[lbo-talk] Re: Know your enemy

H. Curtiss Leung hncl at panix.com
Sat Apr 19 00:47:29 PDT 2003


But he objects to Adorno as well, and makes out that this was a piece of shabby aristocratic distain, rather than Marxian critique: "The later Marxists in Germany were haunted by the idea of culture repelled by the vulgarity of the bourgeoisie, and perhaps wondering whether they could still write out a blank check to culture in the socialist future. They wanted to preserve past greatness...One can easily see this in Adorno." (p 224) But certainly, as a decaying aristocrat and fellow traveller in the elite, Adorno would have been alright, wouldn't he? Then how to understand this following comment: "In general, sophisticated Marxism became cultural criticism of life in the Western democracies. For obvious reasons it generally stayed away from serious discussion of the Soviet Union. Some of that criticism was profound, some of it superficial and petulant. *But none of it came from Marx or a Marxist perpective. It was, and is, Nietzschean, variations on our way of life as that of 'the last man.'*"

So it isn't just that he objects to Marx--he tries to *inhibit* an understanding of Marx's roles in these thinkers' works. If they can be dismissed out of hand as mere epigones of Nietzsche via Heidegger, then why bother with them? Also, even though an esoteric reading of the above might indicate that Adorno, et al. would be permissable as followers of Nietzsche/Heidegger (and the thought they Adorno would want anything to do with the latter should give you blue fits), they are merely minor figures.

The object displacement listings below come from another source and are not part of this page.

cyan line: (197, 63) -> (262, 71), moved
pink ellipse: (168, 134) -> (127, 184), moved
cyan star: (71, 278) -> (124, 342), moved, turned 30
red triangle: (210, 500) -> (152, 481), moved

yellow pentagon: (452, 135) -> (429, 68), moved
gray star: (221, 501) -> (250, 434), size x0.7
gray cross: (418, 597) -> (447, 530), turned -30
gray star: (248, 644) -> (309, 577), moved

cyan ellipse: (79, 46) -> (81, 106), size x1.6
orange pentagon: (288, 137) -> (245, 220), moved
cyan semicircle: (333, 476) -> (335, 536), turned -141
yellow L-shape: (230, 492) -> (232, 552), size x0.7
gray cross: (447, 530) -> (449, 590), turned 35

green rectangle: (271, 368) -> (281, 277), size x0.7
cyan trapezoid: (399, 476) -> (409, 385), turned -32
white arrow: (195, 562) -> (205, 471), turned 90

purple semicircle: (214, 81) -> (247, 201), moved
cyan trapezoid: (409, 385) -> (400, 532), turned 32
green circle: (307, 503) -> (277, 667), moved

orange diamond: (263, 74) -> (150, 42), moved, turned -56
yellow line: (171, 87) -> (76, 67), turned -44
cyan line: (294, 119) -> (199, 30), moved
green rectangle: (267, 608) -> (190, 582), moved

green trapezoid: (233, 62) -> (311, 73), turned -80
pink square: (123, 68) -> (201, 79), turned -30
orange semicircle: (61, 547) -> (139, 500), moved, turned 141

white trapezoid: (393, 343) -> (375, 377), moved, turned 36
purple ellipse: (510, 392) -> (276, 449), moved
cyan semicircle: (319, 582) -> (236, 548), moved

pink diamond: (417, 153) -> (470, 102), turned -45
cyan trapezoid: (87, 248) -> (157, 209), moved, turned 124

I want to make two points here: first, that the *exoteric* level isn't just pap for the many, but is designed to distort in some specific ways, and second, that the *esoteric* level is dishonest as well. Certainly Bloom is at the esoteric level a value relativist; but the esoteric level asserts that *ALL THINKERS WERE VALUE RELATIVISTS*: they just dissembled in different ways and in different degrees appropriate to their times.


> Its a bit more complicated than that. What he said of
> Marcuse was "Marcuse began in Germany in the
> twenties by being something of a serious Hegel scholar.
> He ended up here writing trashy culture criticism with a
> heavy sex interest in *One Dimensional Man* and other
> well-known books." I think what he found objectionable
> about Marcuse was precisely that he attempted to
> pitch his ideas to a mass audience (consisting at least
> of university students). If only had Marcuse stuck to writing
> books on Hegel, presumably like *Reason and Revolution*
> then he would have been alright in Bloom's judgement.